The perceived redistribution of capital from China to other markets is apparent in fundraising data. In the four quarters that have charted China’s decline, the share of capital flowing to Australia, India, Japan, and South Korea was 57%, 38%, 68%, and 84%. However, percentage-based analysis obscures the fact that these markets, despite their appeal and the presence of a handful of proven managers, lack depth.

Japan accounted for USD 6.3bn – or nearly half – of Asia fundraising in the second quarter. While its share was still one-third in July-September, this amounted to USD 1.5bn in US dollar terms. Longreach Group, a North Asia-focused GP most active in Japan, is joined in the top 10 closes by two VCs, Beyond Next Ventures and Keio Innovation Initiative, and J-Sigma with a first close on its latest buyout fund.

South Korea is even streakier, its contribution swinging from single digit in the first quarter to negligible in the second to 35% in the third. Hahn & Company moved the needle, securing USD 3.4bn for its fourth fund in July. This is the biggest single-country fund in Asia outside of Japan. For context, the next largest Korea vehicle raised by an independent manager – excluding other Hahn & Co funds – is USD 1.8bn.

The third-quarter total is also soft due to the absence of large-cap global managers, with CVC Capital Partners and TPG Capital reaching final closes on their latest Asian offerings in the first half of the year.

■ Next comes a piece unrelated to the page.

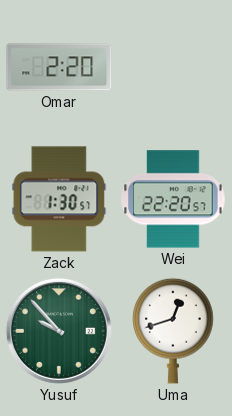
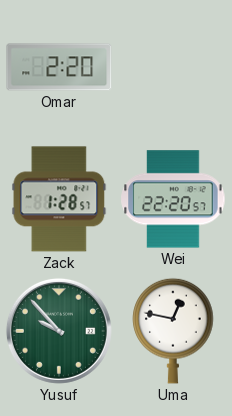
Zack: 1:30 -> 1:28
Uma: 12:42 -> 12:47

The most recent development on this front is Blackstone and EQT Private Capital Asia embarking on new fundraises, targeting USD 10bn and USD 12.5bn, respectively. Their progress will be closely scrutinised.

3) Exits: India enjoys IPO boom, mixed picture for liquidity everywhere else

Proceeds realised from Asia… USD 28.7bn, up 131% quarter-on-quarter, up 53% year-on-year; proceeds from IPOs involving PE-backed Asian companies… USD 4.5bn, up 18% quarter-on-quarter, down 64% year-on-year

The India IPO bandwagon continues to roll. The second quarter of 2024 was marked by Indian exchanges contributing the largest share of proceeds from private equity-backed listings in Asia, ending years of dominance by mainland China. In the third quarter, the country extended its lead, accounting for USD 2.1bn out of a region-wide total of USD 4.5bn. Mainland China’s share was USD 1.5bn.

India was responsible for five of the six largest offerings, led by Ola Electric Mobility [NSE:OLAELEC] and Brainbees Solutions [NSE: FIRSTCRY], operator of mother-and-baby retailer FirstCry, which raised INR 61.5bn (USD 733m) and INR 41.9bn. They were followed by Premier Energies [NSE: PREMIERENE], Emcure Pharmaceuticals [NSE:EMCURE], and Akums Drugs & Pharmaceuticals [NSE:AKUMS], with only Japanese start-up Timee [TYO:215A] breaking the Indian hegemony.

Ola Electric represents the largest Indian IPO in two years, and along with Brainbees, facilitated liquidity events for an array of private markets investors, from Chiratae Ventures to Tiger Global Management to SoftBank Vision Fund. FirstCry is especially significant for Chiratae, which first backed the company circa 2012 and re-upped multiple times, through its venture strategy and later through its debut growth fund.

New filings in India continue apace, which may bolster a regional sponsor-backed IPO market that remains a shadow of its former self.

Proceeds crept above USD 4bn in July-September, after two quarters below this level, but a rebound in China listings is necessary for meaningful rejuvenation. The average for the eight quarters ended December 2023 was USD 14.2bn, with the mainland alone generating USD 11.5bn.

Impending listings for Horizon Robotics – expected to raise as much as HKD 4.97bn (USD 639m) in Hong Kong, and Pony AI – which just filed in the US – offer some hope for offshore China exits.

As for other exit channels, AirTrunk is a distorting influence. The headline numbers indicate a more than 100% quarter-on-quarter increase to USD 28.7bn. Remove AirTrunk from consideration, however, and the total is more like the second-quarter figure of USD 12.4bn.

IHH Healthcare’s USD 907m purchase of Malaysia’s Island Hospital from Affinity is the fourth-largest trade sale of 2024 to date. However, there were few transactions and even fewer of this scale, with USD 3.3bn from approximately 50 announced deals compared to USD 6.6bn from 100 in the second quarter. Upticks in public market sales and sponsor-to-sponsor sales helped redress the balance.